The most suitable variant for each application is chosen on the basis of the chemical properties of the effluent.


Manganese Removal by physical-chemical way


As for iron, the origin of manganese, in water, is at the same time natural (dissolution of the reduced form Mn2+) and industrial (mining, the iron and steel industry, etc). The same goes for its removal from water. Manganese does not present a danger to human health, nor for the environment but it is unpleasant.

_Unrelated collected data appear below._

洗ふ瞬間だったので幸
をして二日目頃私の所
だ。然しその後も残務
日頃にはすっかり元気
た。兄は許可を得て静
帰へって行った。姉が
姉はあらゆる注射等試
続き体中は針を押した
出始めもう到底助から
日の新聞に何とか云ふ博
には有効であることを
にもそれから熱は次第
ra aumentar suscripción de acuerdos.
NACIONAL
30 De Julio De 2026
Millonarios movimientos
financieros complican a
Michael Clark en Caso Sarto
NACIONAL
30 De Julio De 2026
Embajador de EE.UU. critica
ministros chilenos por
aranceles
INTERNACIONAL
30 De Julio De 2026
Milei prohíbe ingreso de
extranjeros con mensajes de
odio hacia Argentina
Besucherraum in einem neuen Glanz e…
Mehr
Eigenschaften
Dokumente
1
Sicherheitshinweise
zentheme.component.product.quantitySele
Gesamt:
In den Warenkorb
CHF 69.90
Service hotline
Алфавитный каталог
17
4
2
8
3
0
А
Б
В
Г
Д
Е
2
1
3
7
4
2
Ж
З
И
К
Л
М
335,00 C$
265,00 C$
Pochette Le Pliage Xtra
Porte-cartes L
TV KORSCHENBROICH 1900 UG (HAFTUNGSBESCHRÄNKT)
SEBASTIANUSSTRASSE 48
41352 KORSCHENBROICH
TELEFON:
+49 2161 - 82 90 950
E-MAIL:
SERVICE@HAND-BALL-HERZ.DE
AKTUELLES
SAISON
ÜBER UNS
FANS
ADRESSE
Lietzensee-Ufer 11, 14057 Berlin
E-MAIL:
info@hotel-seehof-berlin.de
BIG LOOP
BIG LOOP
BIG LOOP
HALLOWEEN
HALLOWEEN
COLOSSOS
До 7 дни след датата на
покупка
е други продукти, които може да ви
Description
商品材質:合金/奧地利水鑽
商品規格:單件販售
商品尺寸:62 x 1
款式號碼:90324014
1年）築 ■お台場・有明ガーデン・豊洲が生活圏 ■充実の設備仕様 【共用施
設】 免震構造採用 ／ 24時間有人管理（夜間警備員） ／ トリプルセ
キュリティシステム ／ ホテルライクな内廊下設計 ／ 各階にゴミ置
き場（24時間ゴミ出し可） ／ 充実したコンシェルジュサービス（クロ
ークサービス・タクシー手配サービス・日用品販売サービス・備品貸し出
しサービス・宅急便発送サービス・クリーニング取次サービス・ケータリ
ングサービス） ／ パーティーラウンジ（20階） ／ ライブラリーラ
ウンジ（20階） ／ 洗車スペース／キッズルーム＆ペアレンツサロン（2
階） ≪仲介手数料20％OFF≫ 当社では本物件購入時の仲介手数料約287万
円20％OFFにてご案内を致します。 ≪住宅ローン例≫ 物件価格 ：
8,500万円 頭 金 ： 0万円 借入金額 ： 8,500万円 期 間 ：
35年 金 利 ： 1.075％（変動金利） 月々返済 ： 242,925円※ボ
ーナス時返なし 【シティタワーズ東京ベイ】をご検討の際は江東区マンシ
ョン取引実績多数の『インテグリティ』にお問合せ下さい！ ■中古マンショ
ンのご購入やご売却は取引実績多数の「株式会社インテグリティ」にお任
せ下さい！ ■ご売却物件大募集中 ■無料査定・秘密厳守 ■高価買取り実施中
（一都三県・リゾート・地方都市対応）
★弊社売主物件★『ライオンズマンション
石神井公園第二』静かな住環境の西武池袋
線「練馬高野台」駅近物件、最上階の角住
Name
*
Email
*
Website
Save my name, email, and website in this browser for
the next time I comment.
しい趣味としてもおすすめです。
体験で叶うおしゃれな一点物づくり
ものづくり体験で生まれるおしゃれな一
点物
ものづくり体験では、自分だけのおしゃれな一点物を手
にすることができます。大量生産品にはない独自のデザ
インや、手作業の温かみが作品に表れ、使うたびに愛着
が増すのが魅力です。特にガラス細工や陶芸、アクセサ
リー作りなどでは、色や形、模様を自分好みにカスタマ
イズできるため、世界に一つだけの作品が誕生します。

In fact, the water gets a black color and a metallic taste.

Similar to iron, the manganese removal by physical-chemical way, can be carried out by the oxidation of Mn2+ in Mn4+, which precipitates then in manganese dioxide (MnO2). The precipitation is then separated from water by filtration on sand or decantation.
The only difference (with the iron), is in the reagent used. Indeed, oxidation by oxygen is in many cases not sufficient for manganese, which implies the use of stronger oxidants in complement such as dioxide of chlorine (ClO2), chlorine (Cl2), potassium permanganate (KMnO4) or ozone (O3).



Remark : In the same way for iron, manganese can be removed by biological way. There are bacteria which take their energy from the oxidation of manganese and which require a water with specific conditions to have an optimal activity of the micro-organisms. However, even if it is possible to carry out in the same time the iron and manganese removal by physical-chemical treatment, the same doesn’t go for the biological way. In fact, the iron and the manganese specific bacteria need different environmental conditions.